### YOUR GOAL
Among the entries below, find every line that has "Chamber" and pull it out.

### Source records

'''

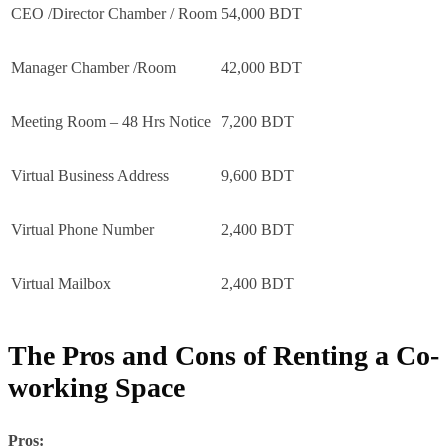
CEO /Director Chamber / Room
54,000 BDT
Manager Chamber /Room
42,000 BDT
Meeting Room – 48 Hrs Notice
7,200 BDT
Virtual Business Address
9,600 BDT
Virtual Phone Number
2,400 BDT
Virtual Mailbox
2,400 BDT
The Pros and Cons of Renting a Co-
working Space
Pros:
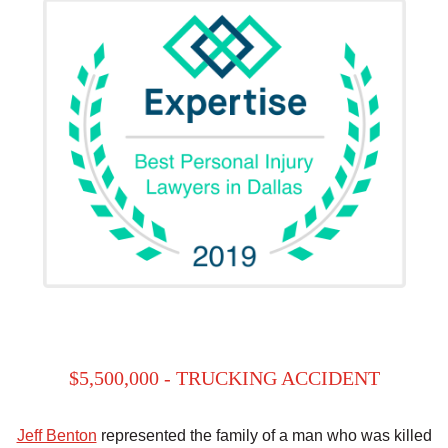
$5,500,000 - TRUCKING ACCIDENT
Jeff Benton
represented the family of a man who was killed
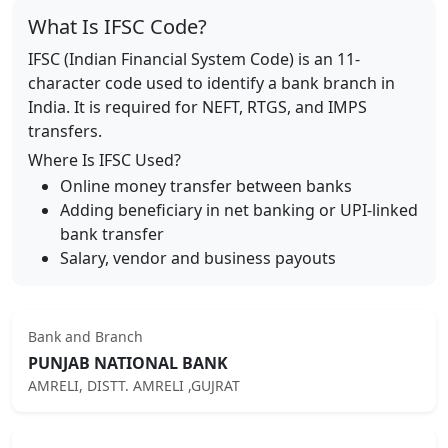
What Is IFSC Code?
IFSC (Indian Financial System Code) is an 11-
character code used to identify a bank branch in
India. It is required for NEFT, RTGS, and IMPS
transfers.
Where Is IFSC Used?
Online money transfer between banks
Adding beneficiary in net banking or UPI-linked
bank transfer
Salary, vendor and business payouts
Bank and Branch
PUNJAB NATIONAL BANK
AMRELI, DISTT. AMRELI ,GUJRAT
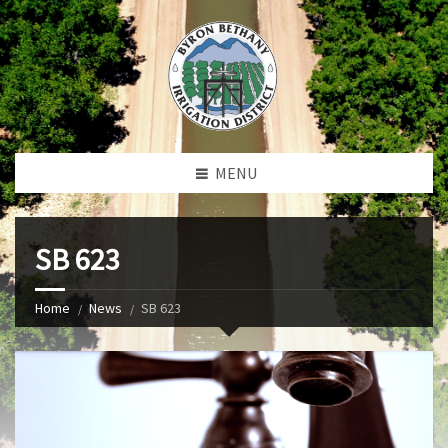
MENU
SB 623
Home
News
SB 623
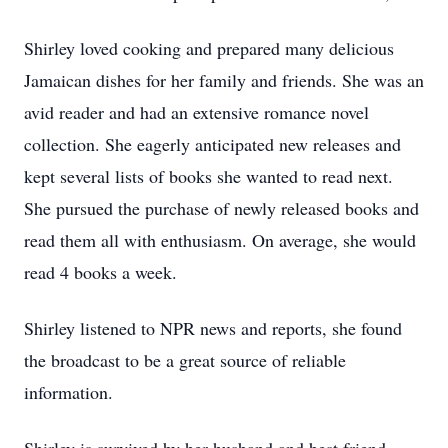
Shirley loved cooking and prepared many delicious
Jamaican dishes for her family and friends. She was an
avid reader and had an extensive romance novel
collection. She eagerly anticipated new releases and
kept several lists of books she wanted to read next.
She pursued the purchase of newly released books and
read them all with enthusiasm. On average, she would
read 4 books a week.
Shirley listened to NPR news and reports, she found
the broadcast to be a great source of reliable
information.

'''

### SOLUTION
CEO /Director Chamber / Room
Manager Chamber /Room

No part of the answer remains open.